MATERIAL TO PROCESS —
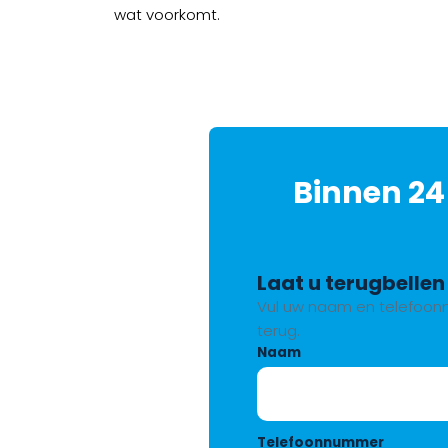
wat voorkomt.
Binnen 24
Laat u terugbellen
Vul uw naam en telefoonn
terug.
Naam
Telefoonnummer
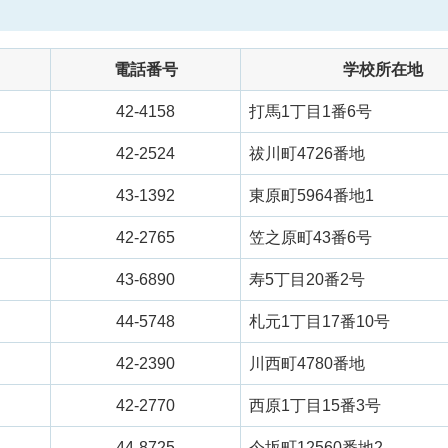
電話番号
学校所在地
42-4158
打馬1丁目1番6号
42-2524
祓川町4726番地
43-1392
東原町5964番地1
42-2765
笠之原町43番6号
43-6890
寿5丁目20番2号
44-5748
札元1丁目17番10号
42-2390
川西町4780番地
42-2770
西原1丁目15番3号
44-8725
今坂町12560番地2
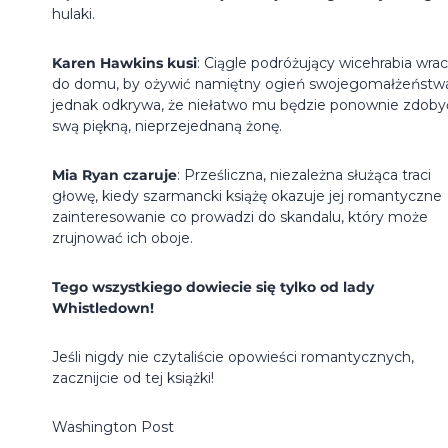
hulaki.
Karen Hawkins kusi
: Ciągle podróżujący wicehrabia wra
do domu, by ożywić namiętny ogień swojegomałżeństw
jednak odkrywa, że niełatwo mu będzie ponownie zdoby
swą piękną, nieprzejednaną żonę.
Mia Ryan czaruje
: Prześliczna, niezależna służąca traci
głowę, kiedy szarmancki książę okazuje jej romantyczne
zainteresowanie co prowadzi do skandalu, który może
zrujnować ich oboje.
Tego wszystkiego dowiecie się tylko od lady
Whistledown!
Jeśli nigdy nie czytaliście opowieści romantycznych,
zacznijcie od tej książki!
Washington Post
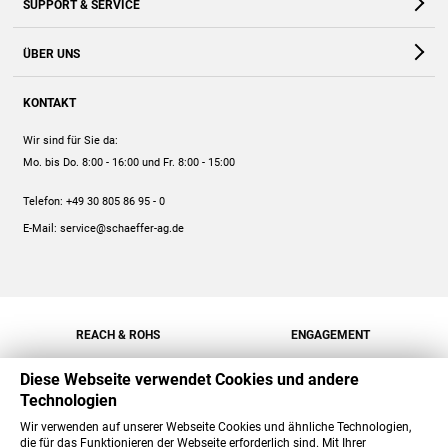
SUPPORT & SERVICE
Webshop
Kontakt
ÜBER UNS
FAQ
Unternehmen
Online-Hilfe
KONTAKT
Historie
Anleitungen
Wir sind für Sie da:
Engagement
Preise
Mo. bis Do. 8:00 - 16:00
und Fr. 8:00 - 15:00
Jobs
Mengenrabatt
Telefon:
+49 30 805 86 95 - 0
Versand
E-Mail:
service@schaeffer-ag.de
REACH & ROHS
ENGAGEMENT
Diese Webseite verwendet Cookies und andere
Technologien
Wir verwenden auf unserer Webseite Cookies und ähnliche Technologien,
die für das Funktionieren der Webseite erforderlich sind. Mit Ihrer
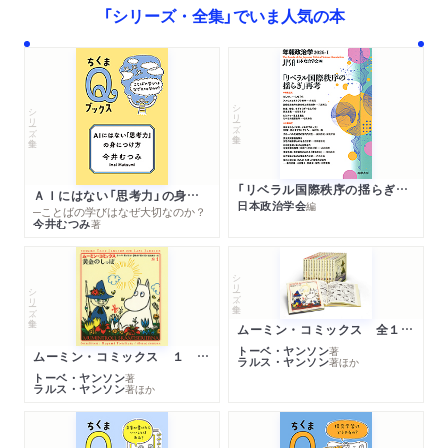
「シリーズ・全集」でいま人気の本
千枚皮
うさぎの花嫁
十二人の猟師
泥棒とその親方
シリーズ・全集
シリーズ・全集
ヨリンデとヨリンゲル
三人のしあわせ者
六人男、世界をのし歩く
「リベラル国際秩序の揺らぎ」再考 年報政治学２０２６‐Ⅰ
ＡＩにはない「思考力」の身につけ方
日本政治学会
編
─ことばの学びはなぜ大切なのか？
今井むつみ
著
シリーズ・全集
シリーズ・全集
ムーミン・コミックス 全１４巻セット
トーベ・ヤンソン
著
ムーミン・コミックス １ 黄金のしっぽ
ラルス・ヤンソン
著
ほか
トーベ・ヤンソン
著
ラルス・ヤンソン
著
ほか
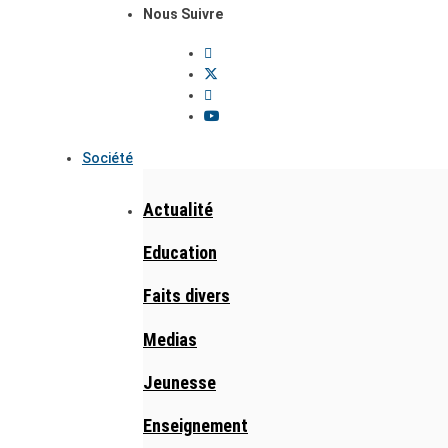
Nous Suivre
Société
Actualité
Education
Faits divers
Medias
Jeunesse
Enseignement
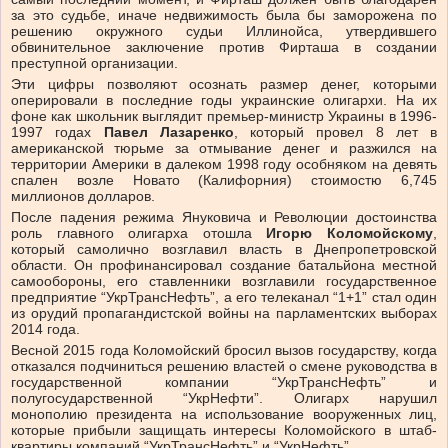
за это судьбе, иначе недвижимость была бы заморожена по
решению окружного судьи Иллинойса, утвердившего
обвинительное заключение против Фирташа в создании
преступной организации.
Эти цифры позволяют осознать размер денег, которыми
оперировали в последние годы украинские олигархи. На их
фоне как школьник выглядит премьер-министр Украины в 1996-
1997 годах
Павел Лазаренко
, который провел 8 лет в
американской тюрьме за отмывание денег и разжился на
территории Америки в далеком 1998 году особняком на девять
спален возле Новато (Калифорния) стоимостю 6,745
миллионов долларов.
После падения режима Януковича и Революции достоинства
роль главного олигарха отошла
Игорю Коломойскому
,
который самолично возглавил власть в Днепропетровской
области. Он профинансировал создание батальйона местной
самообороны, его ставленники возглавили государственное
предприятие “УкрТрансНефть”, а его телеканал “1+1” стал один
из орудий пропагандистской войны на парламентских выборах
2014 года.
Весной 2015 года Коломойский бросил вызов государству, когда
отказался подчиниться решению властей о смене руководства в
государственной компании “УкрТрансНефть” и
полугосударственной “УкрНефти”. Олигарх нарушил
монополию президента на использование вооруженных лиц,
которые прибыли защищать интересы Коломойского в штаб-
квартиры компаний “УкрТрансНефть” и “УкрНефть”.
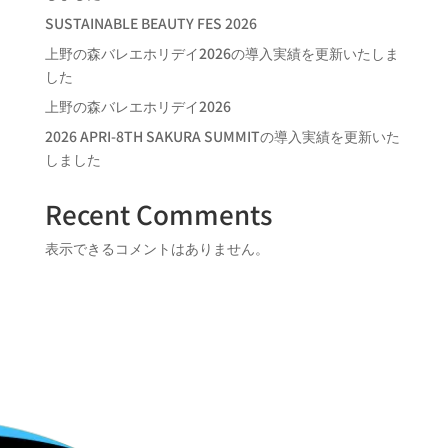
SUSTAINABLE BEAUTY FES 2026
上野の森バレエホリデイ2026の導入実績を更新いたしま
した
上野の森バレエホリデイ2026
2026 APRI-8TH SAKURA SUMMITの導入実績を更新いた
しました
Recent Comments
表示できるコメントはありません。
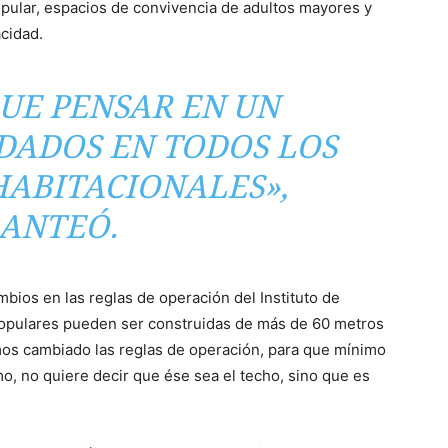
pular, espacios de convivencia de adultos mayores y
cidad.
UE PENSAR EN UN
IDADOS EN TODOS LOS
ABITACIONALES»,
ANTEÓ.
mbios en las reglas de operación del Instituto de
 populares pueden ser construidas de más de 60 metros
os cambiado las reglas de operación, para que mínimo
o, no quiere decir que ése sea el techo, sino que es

WHAT YOU HAVE TO DO — Lines from the start of the listing above through the line holding "Павел Лазаренко" are to be duplicated exactly, and nothing more; leave out the pictures.

TASK ANSWER —
wat voorkomt.
Binnen 24
Laat u terugbellen
Vul uw naam en telefoonn
terug.
Naam
Telefoonnummer
電話番号
学校所在地
42-4158
打馬1丁目1番6号
42-2524
祓川町4726番地
43-1392
東原町5964番地1
42-2765
笠之原町43番6号
43-6890
寿5丁目20番2号
44-5748
札元1丁目17番10号
42-2390
川西町4780番地
42-2770
西原1丁目15番3号
44-8725
今坂町12560番地2
hulaki.
Karen Hawkins kusi
: Ciągle podróżujący wicehrabia wra
do domu, by ożywić namiętny ogień swojegomałżeństw
jednak odkrywa, że niełatwo mu będzie ponownie zdoby
swą piękną, nieprzejednaną żonę.
Mia Ryan czaruje
: Prześliczna, niezależna służąca traci
głowę, kiedy szarmancki książę okazuje jej romantyczne
zainteresowanie co prowadzi do skandalu, który może
zrujnować ich oboje.
Tego wszystkiego dowiecie się tylko od lady
Whistledown!
Jeśli nigdy nie czytaliście opowieści romantycznych,
zacznijcie od tej książki!
Washington Post
SUPPORT & SERVICE
Webshop
Kontakt
ÜBER UNS
FAQ
Unternehmen
Online-Hilfe
KONTAKT
Historie
Anleitungen
Wir sind für Sie da:
Engagement
Preise
Mo. bis Do. 8:00 - 16:00
und Fr. 8:00 - 15:00
Jobs
Mengenrabatt
Telefon:
+49 30 805 86 95 - 0
Versand
E-Mail:
service@schaeffer-ag.de
REACH & ROHS
ENGAGEMENT
Diese Webseite verwendet Cookies und andere
Technologien
Wir verwenden auf unserer Webseite Cookies und ähnliche Technologien,
die für das Funktionieren der Webseite erforderlich sind. Mit Ihrer
「シリーズ・全集」でいま人気の本
千枚皮
うさぎの花嫁
十二人の猟師
泥棒とその親方
シリーズ・全集
シリーズ・全集
ヨリンデとヨリンゲル
三人のしあわせ者
六人男、世界をのし歩く
「リベラル国際秩序の揺らぎ」再考 年報政治学２０２６‐Ⅰ
ＡＩにはない「思考力」の身につけ方
日本政治学会
編
─ことばの学びはなぜ大切なのか？
今井むつみ
著
シリーズ・全集
シリーズ・全集
ムーミン・コミックス 全１４巻セット
トーベ・ヤンソン
著
ムーミン・コミックス １ 黄金のしっぽ
ラルス・ヤンソン
著
ほか
トーベ・ヤンソン
著
ラルス・ヤンソン
著
ほか
Nous Suivre
Société
Actualité
Education
Faits divers
Medias
Jeunesse
Enseignement
за это судьбе, иначе недвижимость была бы заморожена по
решению окружного судьи Иллинойса, утвердившего
обвинительное заключение против Фирташа в создании
преступной организации.
Эти цифры позволяют осознать размер денег, которыми
оперировали в последние годы украинские олигархи. На их
фоне как школьник выглядит премьер-министр Украины в 1996-
1997 годах
Павел Лазаренко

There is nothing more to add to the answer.